Wir haben es anscheinend in zwölf Monaten geschafft, Sie in sechs Jahren nicht.

(Josef Hovenjürgen [CDU]: So ist das!)

Und es ist natürlich eine Unverschämtheit:

(Zuruf von Josef Hovenjürgen [CDU])

Die Akzeptanz von Gülledüngung ist auch durch Ihr Verhalten, durch die ständige Problematisierung, durch die Angriffe gegen die Familienunternehmen immer weiter gesunken, und gleichzeitig haben Sie nicht dafür gesorgt, dass illegale Machenschaften beendet werden.

(Beifall von der FDP – Vereinzelt Beifall von der CDU)

Mit diesem Imageschaden müssen jetzt sowohl die Bauern leben als natürlich auch die Politik, die wieder mal gezeigt hat – zumindest Sie haben es gezeigt –, dass es nicht möglich ist, bestimmte Sachen zu kontrollieren, obwohl alle davon ausgehen, dass es geht.

Deswegen erwarten die Landwirte und auch die Bürger natürlich zu Recht, dass wir jetzt konsequent handeln.

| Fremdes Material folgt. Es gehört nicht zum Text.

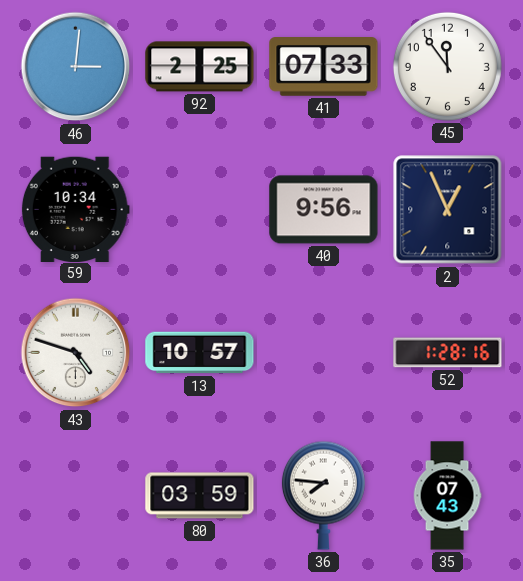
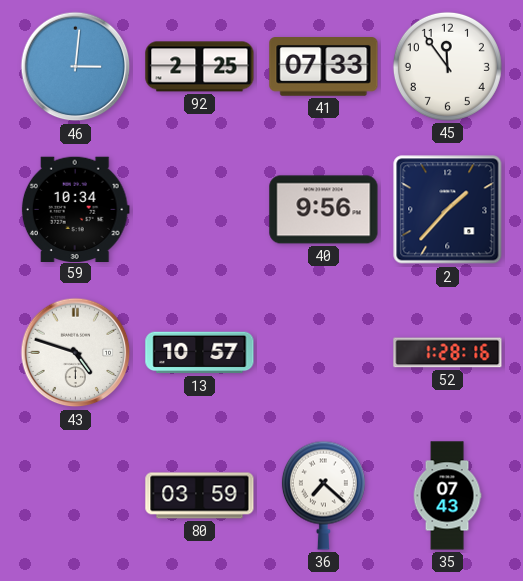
2: 12:56 -> 1:37
36: 7:46 -> 7:22
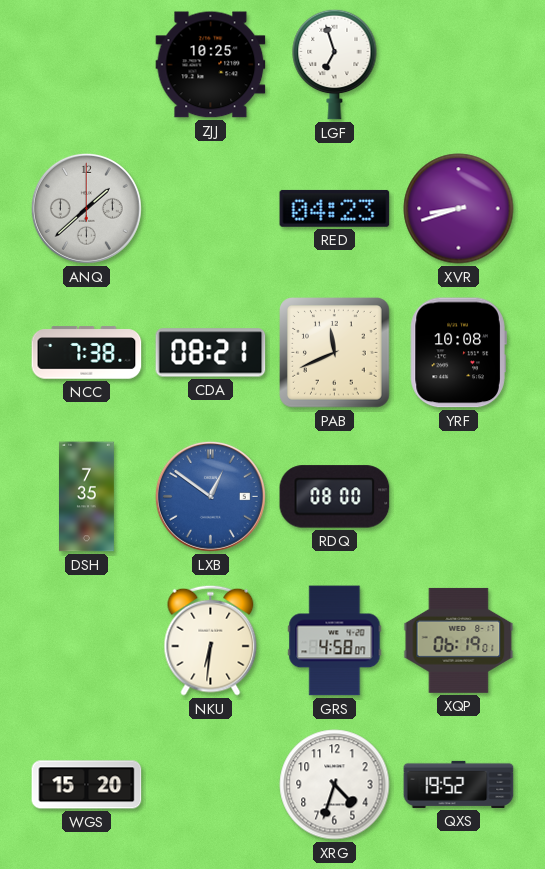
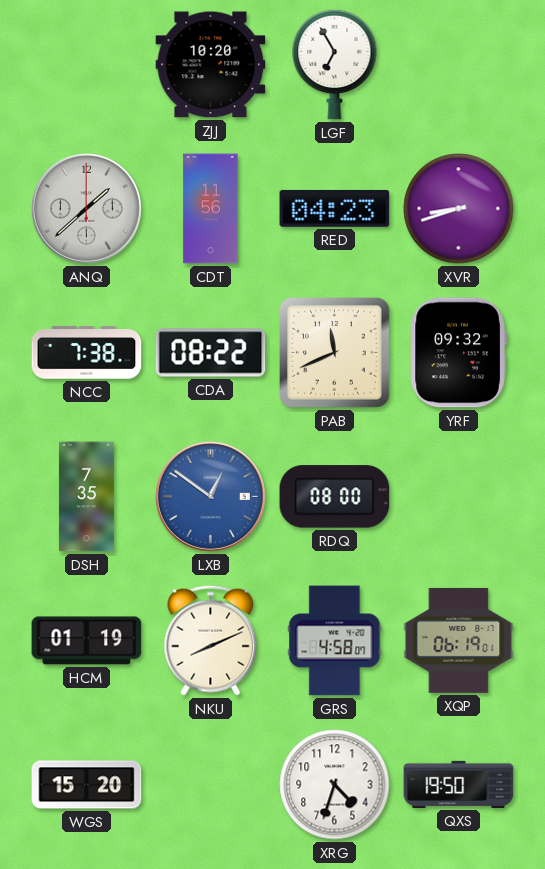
ZJJ: 10:25 -> 10:20
LGF: 6:57 -> 6:55
CDT: none -> 11:56
CDA: 08:21 -> 08:22
YRF: 10:08 -> 09:32
HCM: none -> 01:19
NKU: 6:31 -> 8:11
QXS: 19:52 -> 19:50
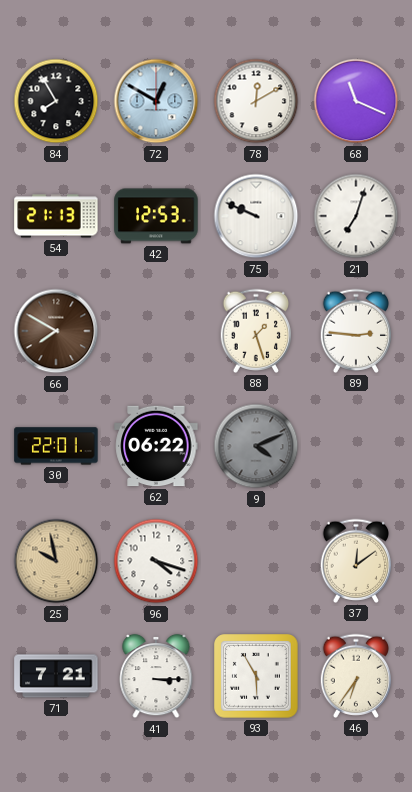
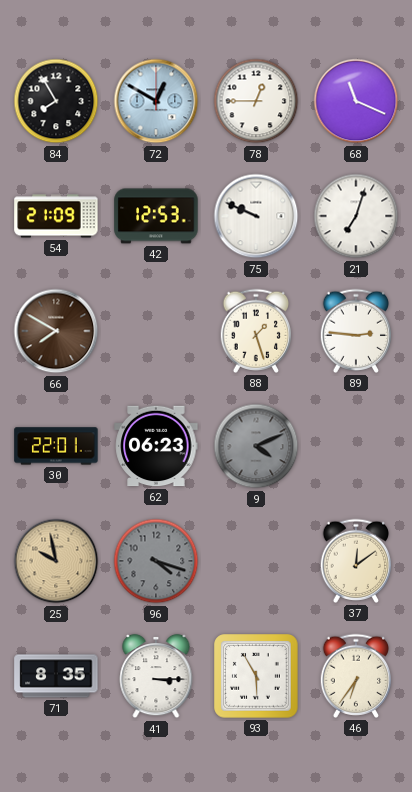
78: 12:10 -> 12:45
54: 21:13 -> 21:09
62: 06:22 -> 06:23
96 dial: white -> grey
71: 7:21 -> 8:35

Und wir werden das auch tun. Wir werden diese Missstände, die uns ein grüner Umweltminister hinterlassen hat, jetzt abstellen.

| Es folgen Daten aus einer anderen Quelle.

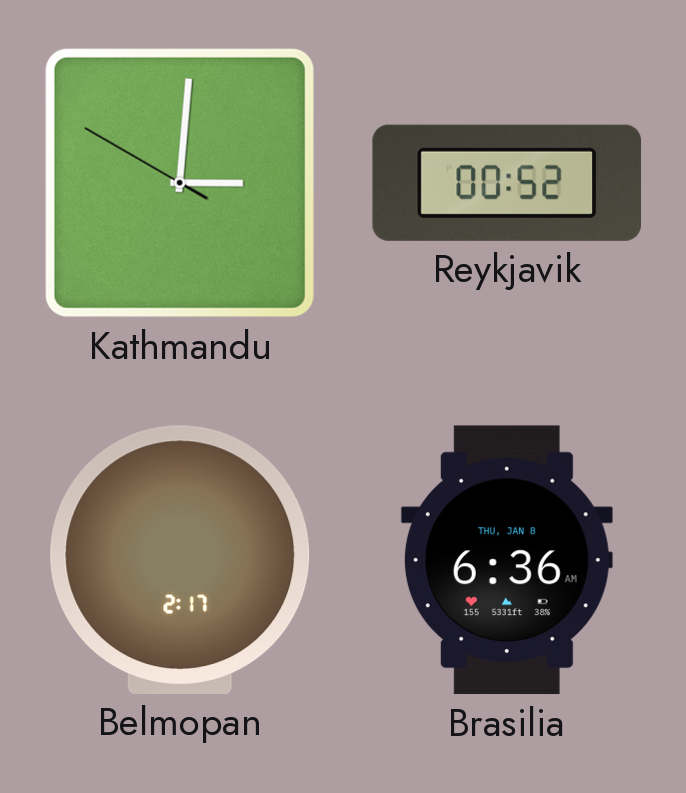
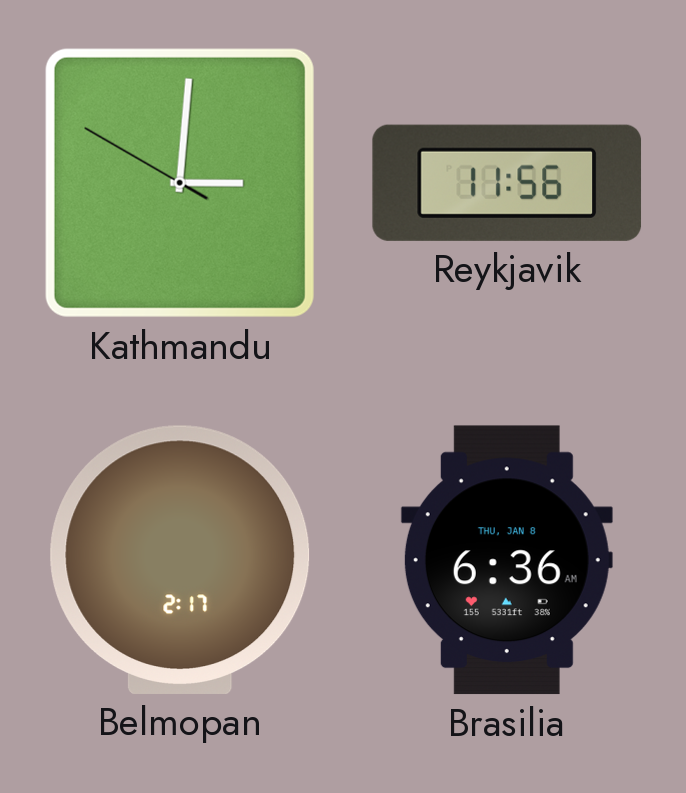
Reykjavik: 00:52 -> 11:56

(Beifall von der FDP und der CDU – Bodo Löttgen [CDU]: Richtig!)

Gülle und Wirtschaftsdünger dürfen Nordrhein-Westfalen nur noch dann erreichen, wenn verbindlich geklärt ist, wohin die Lieferung geht und wer sie erhält. Unsere Umweltministerin hat dankenswerterweise sofort die Initiative ergriffen, hat neue Gespräche mit den Niederländern über einen neuen Kontrollmechanismus geführt, wie auch immer wir das machen wollen. Das wird sicherlich nicht einfach. Aber wir packen das Problem jetzt zumindest an, und wir werden es lösen. – Vielen Dank.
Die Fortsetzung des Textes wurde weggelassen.